US and Philippines: what next?

April 3, 1985

IT is time to give long, hard thought to United States policy in the Philippines. President Marcos has enjoyed US support since he first came to power in 1966. And why not? He sent Filipino troops to fight on our side in Vietnam. (We paid their expenses, and probably more.) He has allowed the continued use of Clark Air Force Base and Subic Bay Naval Base, the major American military installations west of Hawaii. (We are paying handsomely for them, too.)

Now Marcos is older, reported to be ill, and politically shaky. He is widely disliked, mainly because of his heavy-handed rule and his government's corruption. His troubles are compounded by a dismal economy.

The opposition to Marcos covers a broad range of the political spectrum -- among other groups, business, the Roman Catholic Church, and communists. The communists are prominent in a growing rural insurgency.

The problem for US policy is the nature of the regime which succeeds Marcos and how the US adjusts to it.

This is a classic example of a dilemma which has bedeviled US foreign policy in country after country since World War II. We are on good terms with a ruler who protects American interests, military or economic or both, in his country. The ruler is overthrown. The people who overthrow him don't like the US, in part because the US has been too closely identified with him. American interests go down the drain. Is there a way to give this scenario a happier ending?

Some people, generally conservatives, argue that if we supported the ruler more vigorously (for example, the Shah in Iran or Somoza in Nicaragua), he would not be overthrown and we could continue to enjoy the status quo. Others, generally liberals, argue that if we had not been so close to the ruler in the first place, we could get along better with the people who threw him out.

Both arguments overlook some of the awkward facts that practitioners of foreign policy have to deal with. To go back to the case of the Philippines: Clark and Subic are important -- some would say essential -- to US national security. They represent an enormous investment. American forces can use them only by sufferance of the Philippine government. We have therefore perforce had to deal with whatever government has been in power, and since 1966 this has been Ferdinand Marcos.
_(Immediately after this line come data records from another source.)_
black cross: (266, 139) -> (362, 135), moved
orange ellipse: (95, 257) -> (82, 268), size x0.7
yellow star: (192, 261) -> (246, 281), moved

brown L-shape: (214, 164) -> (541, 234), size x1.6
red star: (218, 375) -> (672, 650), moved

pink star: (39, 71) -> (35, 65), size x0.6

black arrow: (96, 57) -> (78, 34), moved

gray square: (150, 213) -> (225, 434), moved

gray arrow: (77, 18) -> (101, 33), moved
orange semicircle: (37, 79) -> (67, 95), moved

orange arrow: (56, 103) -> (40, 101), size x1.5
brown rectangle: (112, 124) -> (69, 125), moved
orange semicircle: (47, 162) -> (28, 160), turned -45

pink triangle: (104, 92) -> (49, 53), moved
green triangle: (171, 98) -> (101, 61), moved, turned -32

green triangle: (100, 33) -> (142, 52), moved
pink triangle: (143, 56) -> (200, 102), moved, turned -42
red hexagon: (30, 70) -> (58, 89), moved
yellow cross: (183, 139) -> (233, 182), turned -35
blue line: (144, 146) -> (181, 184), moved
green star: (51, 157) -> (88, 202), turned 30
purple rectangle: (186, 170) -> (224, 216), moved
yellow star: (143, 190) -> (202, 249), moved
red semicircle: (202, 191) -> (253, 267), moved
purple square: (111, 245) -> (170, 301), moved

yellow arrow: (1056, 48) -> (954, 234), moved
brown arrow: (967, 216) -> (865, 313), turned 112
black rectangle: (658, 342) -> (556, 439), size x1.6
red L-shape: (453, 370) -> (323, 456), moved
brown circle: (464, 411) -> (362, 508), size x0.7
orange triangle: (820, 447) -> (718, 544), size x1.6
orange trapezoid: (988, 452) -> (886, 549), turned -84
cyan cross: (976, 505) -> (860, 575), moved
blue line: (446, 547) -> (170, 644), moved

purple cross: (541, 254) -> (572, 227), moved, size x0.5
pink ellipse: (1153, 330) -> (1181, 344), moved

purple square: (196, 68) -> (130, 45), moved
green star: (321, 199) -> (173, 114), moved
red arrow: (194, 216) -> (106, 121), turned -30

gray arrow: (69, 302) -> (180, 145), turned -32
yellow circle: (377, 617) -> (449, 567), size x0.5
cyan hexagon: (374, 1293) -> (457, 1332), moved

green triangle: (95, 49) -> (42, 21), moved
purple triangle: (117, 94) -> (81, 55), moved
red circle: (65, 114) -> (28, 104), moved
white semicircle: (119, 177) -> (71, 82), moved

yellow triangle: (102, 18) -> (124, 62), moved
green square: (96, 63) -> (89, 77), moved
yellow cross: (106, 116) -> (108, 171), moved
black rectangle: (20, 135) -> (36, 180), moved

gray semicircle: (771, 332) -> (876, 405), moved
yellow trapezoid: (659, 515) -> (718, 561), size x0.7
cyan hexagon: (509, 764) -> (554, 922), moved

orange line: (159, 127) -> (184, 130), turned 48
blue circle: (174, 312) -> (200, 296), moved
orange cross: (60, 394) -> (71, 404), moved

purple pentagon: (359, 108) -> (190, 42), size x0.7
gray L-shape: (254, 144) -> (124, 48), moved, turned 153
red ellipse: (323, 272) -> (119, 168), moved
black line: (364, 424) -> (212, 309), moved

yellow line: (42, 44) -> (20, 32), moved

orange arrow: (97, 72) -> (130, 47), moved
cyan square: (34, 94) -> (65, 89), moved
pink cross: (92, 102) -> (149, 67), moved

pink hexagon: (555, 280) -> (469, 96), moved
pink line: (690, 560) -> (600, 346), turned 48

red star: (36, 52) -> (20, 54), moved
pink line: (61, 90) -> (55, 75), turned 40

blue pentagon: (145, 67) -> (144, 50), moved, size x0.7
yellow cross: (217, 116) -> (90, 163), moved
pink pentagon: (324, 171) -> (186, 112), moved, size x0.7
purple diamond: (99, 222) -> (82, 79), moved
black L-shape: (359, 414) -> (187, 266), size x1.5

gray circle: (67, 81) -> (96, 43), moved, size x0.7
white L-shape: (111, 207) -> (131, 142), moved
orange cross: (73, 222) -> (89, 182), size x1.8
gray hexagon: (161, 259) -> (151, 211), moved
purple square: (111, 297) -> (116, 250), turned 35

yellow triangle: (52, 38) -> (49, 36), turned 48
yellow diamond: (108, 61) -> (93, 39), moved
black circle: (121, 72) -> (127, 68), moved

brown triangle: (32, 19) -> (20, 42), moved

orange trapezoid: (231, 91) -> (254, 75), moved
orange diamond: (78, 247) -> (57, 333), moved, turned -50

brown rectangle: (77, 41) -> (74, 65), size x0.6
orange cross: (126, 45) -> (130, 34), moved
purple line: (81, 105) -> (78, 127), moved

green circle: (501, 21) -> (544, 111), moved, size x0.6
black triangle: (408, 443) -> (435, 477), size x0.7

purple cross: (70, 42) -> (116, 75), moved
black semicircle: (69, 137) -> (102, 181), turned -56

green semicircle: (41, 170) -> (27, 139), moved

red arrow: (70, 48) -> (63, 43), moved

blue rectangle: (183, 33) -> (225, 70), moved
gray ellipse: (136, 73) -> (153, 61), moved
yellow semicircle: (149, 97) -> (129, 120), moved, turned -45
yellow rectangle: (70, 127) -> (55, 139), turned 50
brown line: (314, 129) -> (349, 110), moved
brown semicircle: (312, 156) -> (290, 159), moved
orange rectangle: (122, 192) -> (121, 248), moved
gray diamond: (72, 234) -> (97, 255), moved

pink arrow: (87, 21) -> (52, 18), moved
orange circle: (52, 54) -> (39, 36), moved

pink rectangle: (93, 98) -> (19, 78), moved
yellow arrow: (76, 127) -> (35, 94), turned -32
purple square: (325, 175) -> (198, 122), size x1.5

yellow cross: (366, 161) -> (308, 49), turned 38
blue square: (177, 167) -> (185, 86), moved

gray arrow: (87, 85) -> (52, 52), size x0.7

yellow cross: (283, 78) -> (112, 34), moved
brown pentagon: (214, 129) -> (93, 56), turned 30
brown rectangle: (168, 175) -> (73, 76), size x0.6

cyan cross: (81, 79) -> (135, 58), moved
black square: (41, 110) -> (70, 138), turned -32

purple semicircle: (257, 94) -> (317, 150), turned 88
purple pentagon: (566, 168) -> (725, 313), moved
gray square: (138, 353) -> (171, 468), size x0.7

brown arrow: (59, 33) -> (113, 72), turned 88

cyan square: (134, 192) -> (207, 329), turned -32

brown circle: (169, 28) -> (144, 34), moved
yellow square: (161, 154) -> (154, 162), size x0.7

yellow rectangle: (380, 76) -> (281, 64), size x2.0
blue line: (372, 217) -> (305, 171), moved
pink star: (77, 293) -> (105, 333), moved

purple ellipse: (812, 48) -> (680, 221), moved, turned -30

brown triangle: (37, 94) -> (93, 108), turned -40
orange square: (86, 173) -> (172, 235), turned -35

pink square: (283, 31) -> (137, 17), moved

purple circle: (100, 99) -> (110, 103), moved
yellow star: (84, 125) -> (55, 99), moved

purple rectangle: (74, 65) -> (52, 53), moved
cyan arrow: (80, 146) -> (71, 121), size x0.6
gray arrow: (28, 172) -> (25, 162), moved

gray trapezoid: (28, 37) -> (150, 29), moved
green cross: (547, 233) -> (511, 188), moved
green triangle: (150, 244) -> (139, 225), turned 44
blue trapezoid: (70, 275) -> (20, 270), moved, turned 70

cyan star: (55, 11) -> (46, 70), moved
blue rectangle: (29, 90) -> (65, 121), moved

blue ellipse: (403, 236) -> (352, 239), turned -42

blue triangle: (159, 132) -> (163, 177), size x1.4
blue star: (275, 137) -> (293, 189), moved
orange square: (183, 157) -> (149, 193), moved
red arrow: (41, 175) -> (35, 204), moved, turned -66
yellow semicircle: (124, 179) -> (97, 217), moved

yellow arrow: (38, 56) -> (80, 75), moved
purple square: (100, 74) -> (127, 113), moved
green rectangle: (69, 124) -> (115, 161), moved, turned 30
It is characteristic of third-world rulers in Marcos's position that they try to bring the US into a closer association with them. They view this as a kind of protective cover. It also opens the way to more American foreign aid and political support. In a good many cases, this gambit had worked in the sense that it has at least postponed, if it has not avoided, revolution.

The trouble is that it has made the revolution, when it came, more radical, more violent, and more destructive of American interests than it might have been otherwise. There may be no way to avoid this, but there ought to be ways to make it less painful.

The United States typically is too eager to lock itself into the embrace of a ruler who has something we want. Marcos is a case in point. But we have some things he has wanted, too -- foreign aid, sugar quotas, and commercial credits, among others. In the Philippine case, it may already be too late to start dissociating ourselves, but next week will be later than this week.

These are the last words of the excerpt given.